Tokens can be represented as single IDs (e.g., the word “cat” gets represented by the number 34), or as lists of character IDs (e.g., “cat” gets represented by the numbers [23, 10, 18]), or in some other way that you can come up with (e.g., if you have some structured input you want to represent in a special way in your data arrays, you can do that here).

count_vocab_items(token: allennlp.data.tokenizers.token.Token, counter: typing.Dict[str, typing.Dict[str, int]])[source]

The Vocabulary needs to assign indices to whatever strings we see in the training data (possibly doing some frequency filtering and using an OOV, or out of vocabulary, token). This method takes a token and a dictionary of counts and increments counts for whatever vocabulary items are present in the token. If this is a single token ID representation, the vocabulary item is likely the token itself. If this is a token characters representation, the vocabulary items are all of the characters in the token.

default_implementation = 'single_id'
get_keys(index_name: str) → typing.List[str][source]

Return a list of the keys this indexer return from tokens_to_indices.

get_padding_lengths(token: TokenType) → typing.Dict[str, int][source]

This method returns a padding dictionary for the given token that specifies lengths for all arrays that need padding. For example, for single ID tokens the returned dictionary will be empty, but for a token characters representation, this will return the number of characters in the token.

get_padding_token() → TokenType[source]

When we need to add padding tokens, what should they look like? This method returns a “blank” token of whatever type is returned by tokens_to_indices().

pad_token_sequence(tokens: typing.Dict[str, typing.List[TokenType]], desired_num_tokens: typing.Dict[str, int], padding_lengths: typing.Dict[str, int]) → typing.Dict[str, typing.List[TokenType]][source]

This method pads a list of tokens to desired_num_tokens and returns a padded copy of the input tokens. If the input token list is longer than desired_num_tokens then it will be truncated.

padding_lengths is used to provide supplemental padding parameters which are needed in some cases. For example, it contains the widths to pad characters to when doing character-level padding.

tokens_to_indices(tokens: typing.List[allennlp.data.tokenizers.token.Token], vocabulary: allennlp.data.vocabulary.Vocabulary, index_name: str) → typing.Dict[str, typing.List[TokenType]][source]

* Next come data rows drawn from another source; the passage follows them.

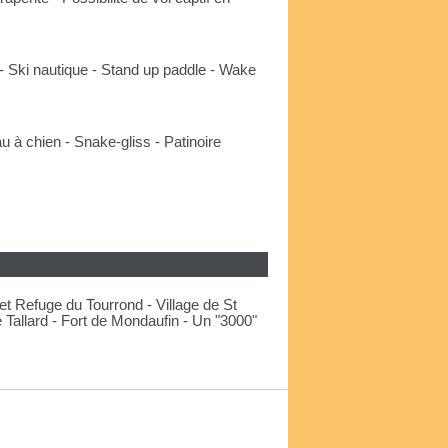
- Ski nautique - Stand up paddle - Wake
au à chien - Snake-gliss - Patinoire
t Refuge du Tourrond - Village de St
Tallard - Fort de Mondaufin - Un "3000"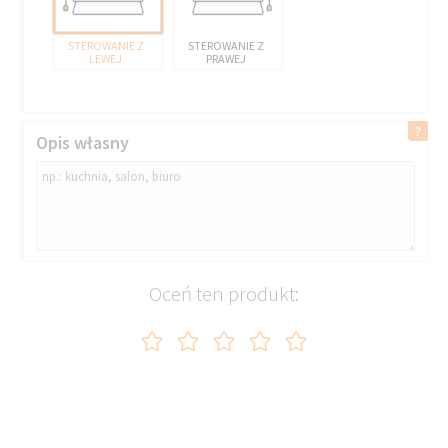
STEROWANIE Z
STEROWANIE Z
LEWEJ
PRAWEJ
Opis własny
Oceń ten produkt: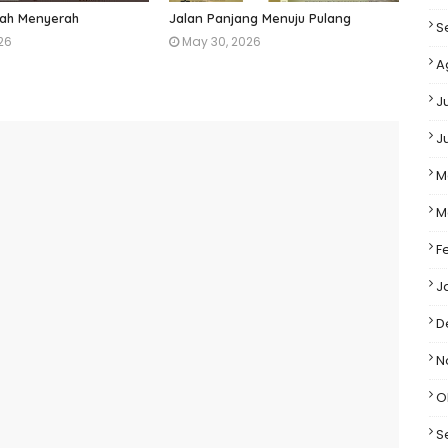
ah Menyerah
Jalan Panjang Menuju Pulang
S
26
May 30, 2026
A
J
J
M
M
F
J
D
N
O
S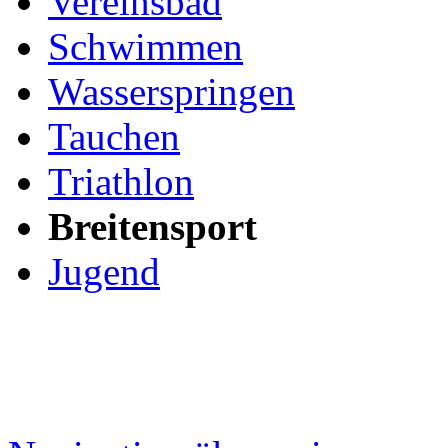
Vereinsbad
Schwimmen
Wasserspringen
Tauchen
Triathlon
Breitensport
Jugend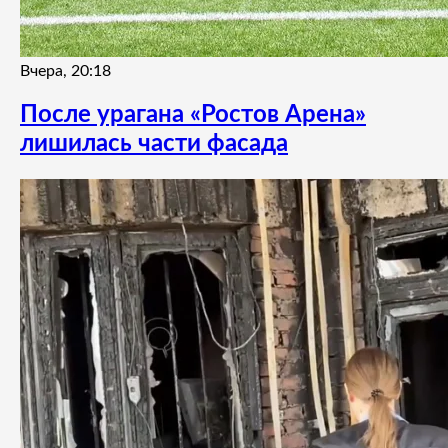
Вчера, 20:18
После урагана «Ростов Арена»
лишилась части фасада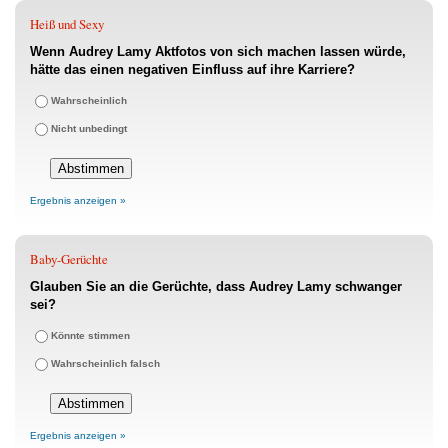
Heiß und Sexy
Wenn Audrey Lamy Aktfotos von sich machen lassen würde,
hätte das einen negativen Einfluss auf ihre Karriere?
Wahrscheinlich
Nicht unbedingt
Ergebnis anzeigen »
Baby-Gerüchte
Glauben Sie an die Gerüchte, dass Audrey Lamy schwanger
sei?
Könnte stimmen
Wahrscheinlich falsch
Ergebnis anzeigen »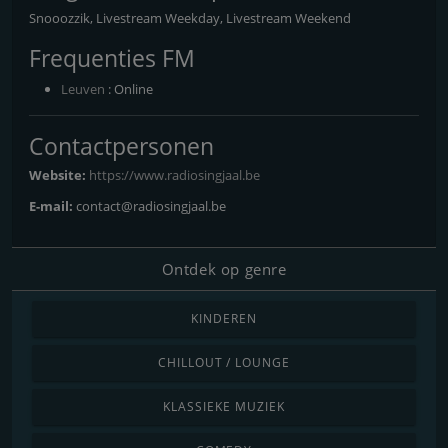
Snooozzik, Livestream Weekday, Livestream Weekend
Frequenties FM
Leuven
: Online
Contactpersonen
Website:
https://www.radiosingjaal.be
E-mail:
contact@radiosingjaal.be
Ontdek op genre
KINDEREN
CHILLOUT / LOUNGE
KLASSIEKE MUZIEK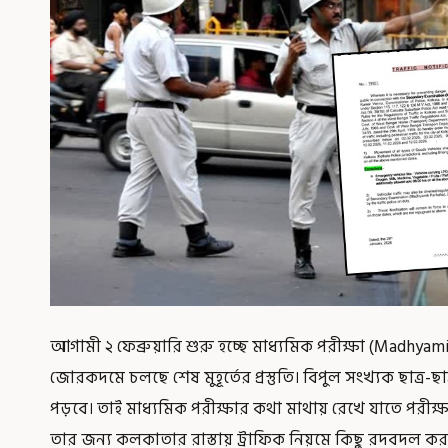
আগামী ২ ফেব্রুয়ারি শুরু হচ্ছে মাধ্যমিক পরীক্ষা (Madhyam
জোরকদমে চলছে শেষ মুহূর্তের প্রস্তুতি। বিপুল সংখ্যক ছাত্র-ছা
পড়বে। তাই মাধ্যমিক পরীক্ষার কথা মাথায় রেখে যাতে পরীক্ষার্
তার জন্য কলকাতার রাস্তায় ট্রাফিক নিয়মে কিছু রদবদল করল ক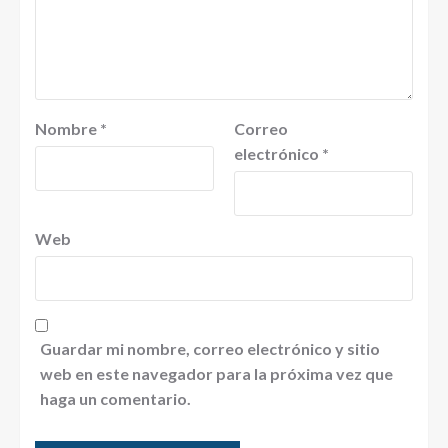
Nombre
*
Correo
electrónico
*
Web
Guardar mi nombre, correo electrónico y sitio
web en este navegador para la próxima vez que
haga un comentario.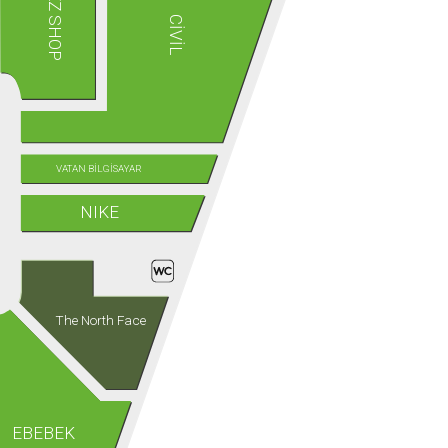
TOYZZ SHOP
CİVİL
VATAN BİLGİSAYAR
NIKE
The North Face
EBEBEK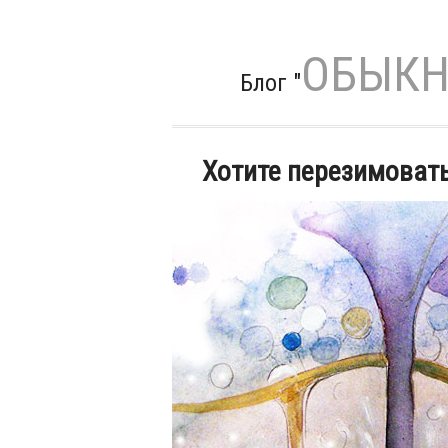
ОБЫКН
Блог "
Хотите перезимовать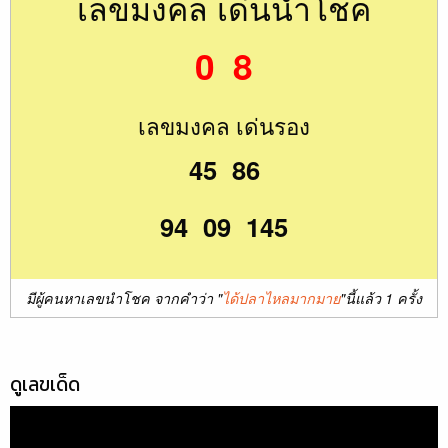
เลขมงคล เด่นนำโชค
0 8
เลขมงคล เด่นรอง
45 86
94 09 145
มีผู้คนหาเลขนำโชค จากคำว่า "
ได้ปลาไหลมากมาย
"นี้แล้ว 1 ครั้ง
ดูเลขเด็ด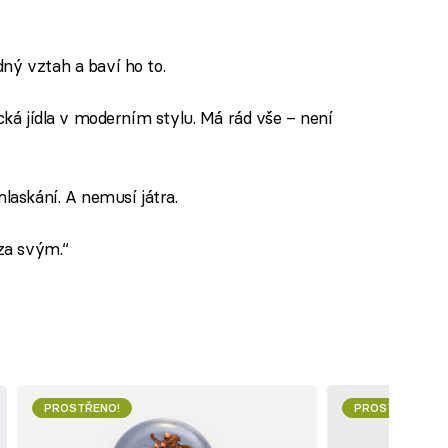
ný vztah a baví ho to.
ická jídla v moderním stylu. Má rád vše – není
mlaskání. A nemusí játra.
 za svým.“
PROSTŘENO!
PROSTŘENO!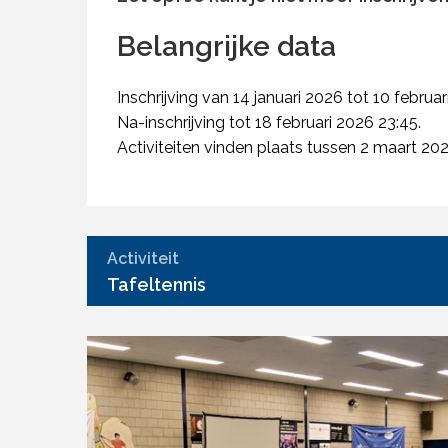
Belangrijke data
Inschrijving van 14 januari 2026 tot 10 februar
Na-inschrijving tot 18 februari 2026 23:45.
Activiteiten vinden plaats tussen 2 maart 2026
Activiteit
Tafeltennis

Takes a list of tokens and converts them to one or more sets of indices. This could be just an ID for each token from the vocabulary. Or it could split each token into characters and return one ID per character. Or (for instance, in the case of byte-pair encoding) there might not be a clean mapping from individual tokens to indices.

class allennlp.data.token_indexers.dep_label_indexer.DepLabelIndexer(namespace: str = 'dep_labels') → None[source]

Bases: allennlp.data.token_indexers.token_indexer.TokenIndexer

This TokenIndexer represents tokens by their syntactic dependency label, as determined by the dep_ field on Token.

Parameters:
namespace : str, optional (default=``dep_labels``)

We will use this namespace in the Vocabulary to map strings to indices.

count_vocab_items(token: allennlp.data.tokenizers.token.Token, counter: typing.Dict[str, typing.Dict[str, int]])[source]

The Vocabulary needs to assign indices to whatever strings we see in the training data (possibly doing some frequency filtering and using an OOV, or out of vocabulary, token). This method takes a token and a dictionary of counts and increments counts for whatever vocabulary items are present in the token. If this is a single token ID representation, the vocabulary item is likely the token itself. If this is a token characters representation, the vocabulary items are all of the characters in the token.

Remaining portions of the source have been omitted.